While Schedule II Controlled Substances are classified as having an accepted medical use, they also carry a heightened risk of abuse. The DEA has long sought the change of Hydrocodone combination medications from a Schedule III to a Schedule II Controlled Substance based on its research and analysis finding that Hydrocodone combination medications are over-prescribed, prevalent on the black market, and highly addictive. According to DEA Administrator Michele Leonhart, “Almost seven million Americans abuse controlled-substance prescription medications, including opioid painkillers, resulting in more deaths from prescription drug overdoses than auto accidents.”2This change has a number of significant implications for the health care industry:

  • When combination painkillers, such as Vicodin, were classified as Schedule III Controlled Substances, an authorized prescriber could write a 30-day prescription with up to 5 refills. Under the new rule, as a Schedule II, no refills will be permitted.
  • Patients will need to see their health care provider at least every 90 days for a new prescription. An estimated 25 million Americans are on automatic refills of Hydrocodone.3 With the reclassification, these patients likely have to schedule more appointments with their health care providers at potentially increased costs.
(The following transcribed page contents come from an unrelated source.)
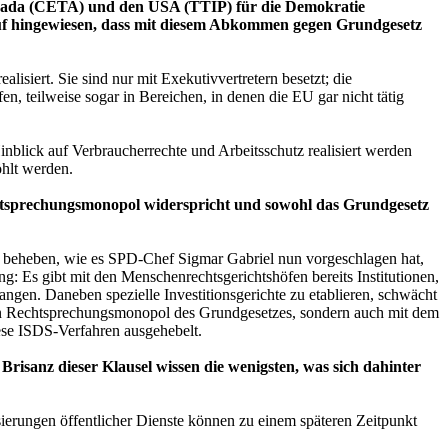
nada (CETA) und den USA (TTIP) für die Demokratie
uf hingewiesen, dass mit diesem Abkommen gegen Grundgesetz
siert. Sie sind nur mit Exekutivvertretern besetzt; die
n, teilweise sogar in Bereichen, in denen die EU gar nicht tätig
lick auf Verbraucherrechte und Arbeitsschutz realisiert werden
öhlt werden.
chtsprechungsmonopol widerspricht und sowohl das Grundgesetz
so beheben, wie es SPD-Chef Sigmar Gabriel nun vorgeschlagen hat,
ng: Es gibt mit den Menschenrechtsgerichtshöfen bereits Institutionen,
gen. Daneben spezielle Investitionsgerichte zu etablieren, schwächt
ichen Rechtsprechungsmonopol des Grundgesetzes, sondern auch mit dem
ese ISDS-Verfahren ausgehebelt.
risanz dieser Klausel wissen die wenigsten, was sich dahinter
sierungen öffentlicher Dienste können zu einem späteren Zeitpunkt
  • Hydrocodone combination prescriptions, like other Schedule II Controlled Substances, will not be able to be called in to a pharmacy absent an emergency.
  • Manufacturers, distributors, and pharmacies will be required to maintain heightened security and increased record keeping.
  • Providers can expect to face greater scrutiny from regulatory agencies concerning the utilization of Hydrocodone combination medications due to this change in schedule.
  • Prescribers, Pharmacies, Pharmacists, Wholesale and Terminal Distributors, as well as medical practices that maintain controlled substances for in-office dispensing, will need to review any specific state law regulatory requirements that accompany this change in federal law.4

While seemingly a small change, the reclassification of Hydrocodone combination medications is consistent with the changing prescription-drug environment and will undoubtedly have considerable effects for health care providers and their patients.